**INSTRUCTIONS FOR THE TASK:** Starting at the line that holds "This screenshot has", set down each line through the end of the listing, exactly as written and with nothing added.

**PROVIDED RECORDS:**
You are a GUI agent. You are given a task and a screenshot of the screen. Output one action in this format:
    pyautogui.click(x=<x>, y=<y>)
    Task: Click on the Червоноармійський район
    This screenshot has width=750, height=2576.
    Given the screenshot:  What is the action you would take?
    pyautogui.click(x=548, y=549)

**TASK OUTPUT:**
    This screenshot has width=750, height=2576.
    Given the screenshot:  What is the action you would take?
    pyautogui.click(x=548, y=549)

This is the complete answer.